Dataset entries

***

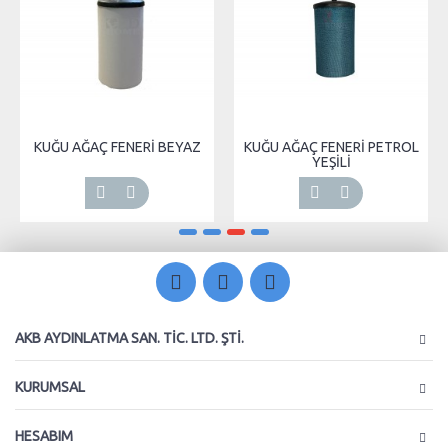
KUĞU AĞAÇ FENERİ BEYAZ
KUĞU AĞAÇ FENERİ PETROL
YEŞİLİ
AKB AYDINLATMA SAN. TIC. LTD. ŞTI.
KURUMSAL
HESABIM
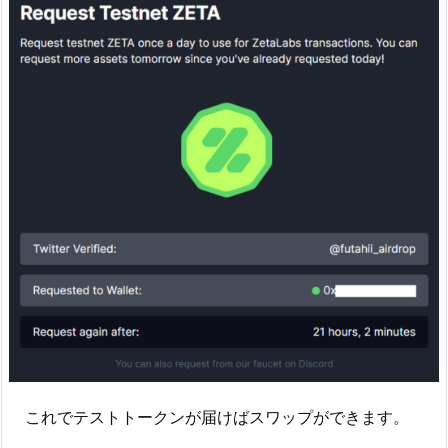
これでテストトークンが届けばスワップができます。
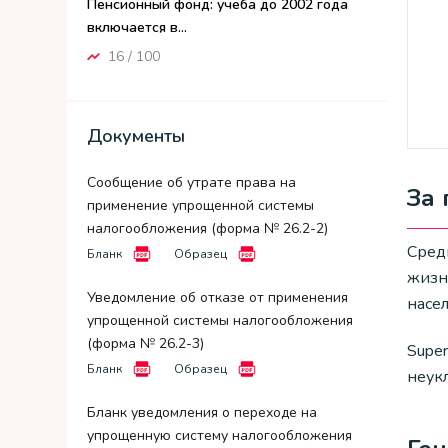
Пенсионный фонд: учеба до 2002 года
включается в...
16 / 100
Документы
Сообщение об утрате права на
За 
применение упрощенной системы
налогообложения (форма № 26.2-2)
Сред
Бланк
Образец
жизн
Уведомление об отказе от применения
насе
упрощенной системы налогообложения
(форма № 26.2-3)
Supe
Бланк
Образец
неукл
Бланк уведомления о переходе на
упрощенную систему налогообложения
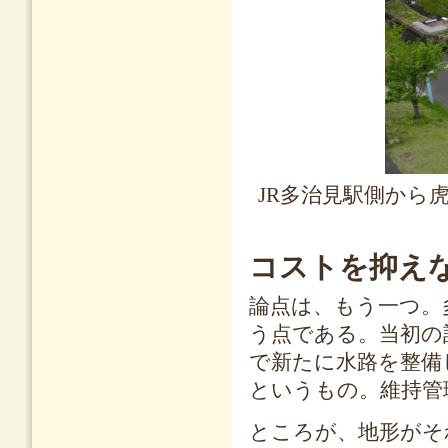
JR多治見駅側から
コストを抑え
論点は、もう一つ。
う点である。当初の
で新たに水路を整備
というもの。維持管
ところが、地形がそ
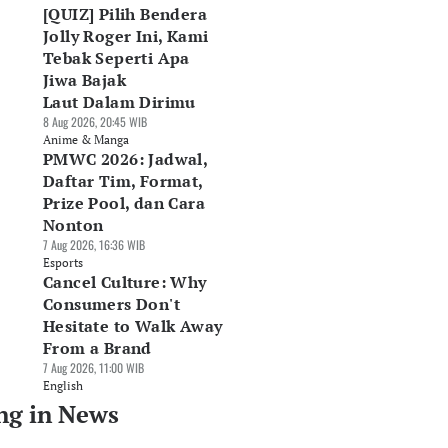
[QUIZ] Pilih Bendera
Jolly Roger Ini, Kami
Tebak Seperti Apa
Jiwa Bajak
Laut Dalam Dirimu
8 Aug 2026, 20:45 WIB
Anime & Manga
PMWC 2026: Jadwal,
Daftar Tim, Format,
Prize Pool, dan Cara
Nonton
7 Aug 2026, 16:36 WIB
Esports
Cancel Culture: Why
Consumers Don't
Hesitate to Walk Away
From a Brand
7 Aug 2026, 11:00 WIB
English
ng in News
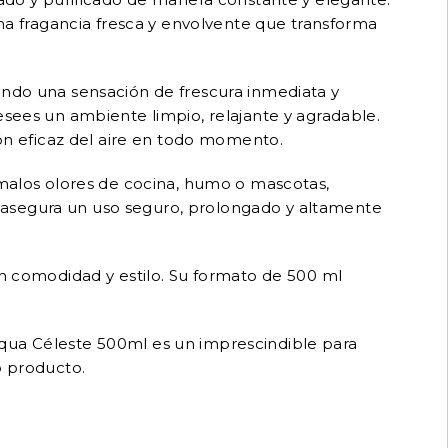
una fragancia fresca y envolvente que transforma
ando una sensación de frescura inmediata y
esees un ambiente limpio, relajante y agradable.
ión eficaz del aire en todo momento.
s malos olores de cocina, humo o mascotas,
 asegura un uso seguro, prolongado y altamente
on comodidad y estilo. Su formato de 500 ml
Aqua Céleste 500ml es un imprescindible para
o producto.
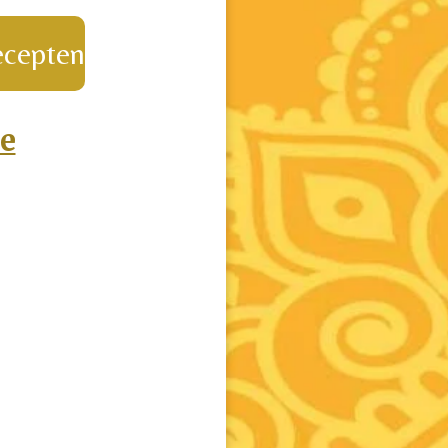
recepten
e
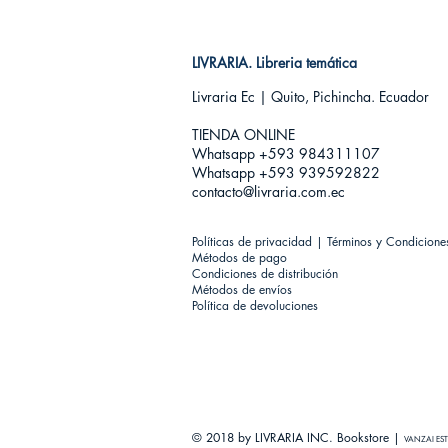
LIVRARIA. Libreria temática
Livraria Ec | Quito, Pichincha. Ecuador
TIENDA ONLINE​
Whatsapp +593
984311107
Whatsapp +593 939592822
contacto@livraria.com.ec
Políticas de privacidad | Términos y Condicione
Métodos de pago
Condiciones de distribución
Métodos de envíos
Política de devoluciones
© 2018 by LIVRARIA INC. Bookstore |
VANZAI EST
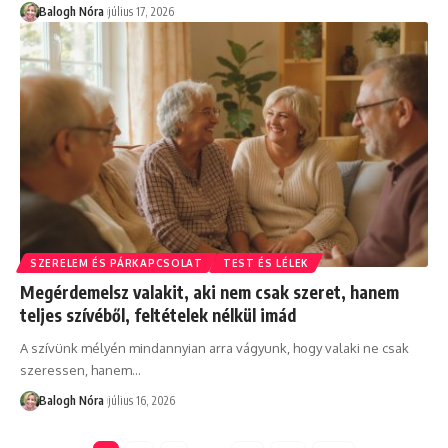
Balogh Nóra
július 17, 2026
SZERELEM ÉS PÁRKAPCSOLAT
TEST ÉS LÉLEK
Megérdemelsz valakit, aki nem csak szeret, hanem
teljes szívéből, feltételek nélkül imád
A szívünk mélyén mindannyian arra vágyunk, hogy valaki ne csak
szeressen, hanem
…
Balogh Nóra
július 16, 2026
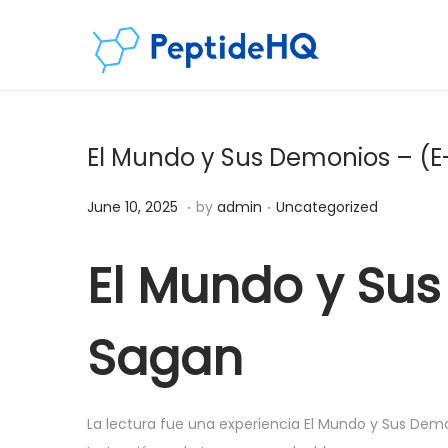
El Mundo y Sus Demonios – (E
.
.
Posted on
Posted in
D
June 10, 2025
by
admin
Uncategorized
e
c
El Mundo y Sus
e
m
Sagan
b
e
r
La lectura fue una experiencia El Mundo y Sus Demo
6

***

Above are the records; repeat them exactly, omitting every picture.

KUĞU AĞAÇ FENERİ BEYAZ
KUĞU AĞAÇ FENERİ PETROL
YEŞİLİ
AKB AYDINLATMA SAN. TIC. LTD. ŞTI.
KURUMSAL
HESABIM
これでテストトークンが届けばスワップができます。
Пенсионный фонд: учеба до 2002 года
включается в...
16 / 100
Документы
Сообщение об утрате права на
За 
применение упрощенной системы
налогообложения (форма № 26.2-2)
Сред
Бланк
Образец
жизн
Уведомление об отказе от применения
насе
упрощенной системы налогообложения
(форма № 26.2-3)
Supe
Бланк
Образец
неукл
Бланк уведомления о переходе на
упрощенную систему налогообложения
JR多治見駅側から
コストを抑え
論点は、もう一つ。
う点である。当初の
で新たに水路を整備
というもの。維持管
ところが、地形がそ
[QUIZ] Pilih Bendera
Jolly Roger Ini, Kami
Tebak Seperti Apa
Jiwa Bajak
Laut Dalam Dirimu
8 Aug 2026, 20:45 WIB
Anime & Manga
PMWC 2026: Jadwal,
Daftar Tim, Format,
Prize Pool, dan Cara
Nonton
7 Aug 2026, 16:36 WIB
Esports
Cancel Culture: Why
Consumers Don't
Hesitate to Walk Away
From a Brand
7 Aug 2026, 11:00 WIB
English
ng in News
una fragancia fresca y envolvente que transforma
ando una sensación de frescura inmediata y
esees un ambiente limpio, relajante y agradable.
ión eficaz del aire en todo momento.
s malos olores de cocina, humo o mascotas,
 asegura un uso seguro, prolongado y altamente
on comodidad y estilo. Su formato de 500 ml
Aqua Céleste 500ml es un imprescindible para
o producto.
recepten
e
LIVRARIA. Libreria temática
Livraria Ec | Quito, Pichincha. Ecuador
TIENDA ONLINE​
Whatsapp +593
984311107
Whatsapp +593 939592822
contacto@livraria.com.ec
Políticas de privacidad | Términos y Condicione
Métodos de pago
Condiciones de distribución
Métodos de envíos
Política de devoluciones
© 2018 by LIVRARIA INC. Bookstore |
VANZAI EST
Balogh Nóra
július 17, 2026
SZERELEM ÉS PÁRKAPCSOLAT
TEST ÉS LÉLEK
Megérdemelsz valakit, aki nem csak szeret, hanem
teljes szívéből, feltételek nélkül imád
A szívünk mélyén mindannyian arra vágyunk, hogy valaki ne csak
szeressen, hanem
…
Balogh Nóra
július 16, 2026
El Mundo y Sus Demonios – (E
.
.
Posted on
Posted in
D
June 10, 2025
by
admin
Uncategorized
e
c
El Mundo y Sus
e
m
Sagan
b
e
r
La lectura fue una experiencia El Mundo y Sus Demo
6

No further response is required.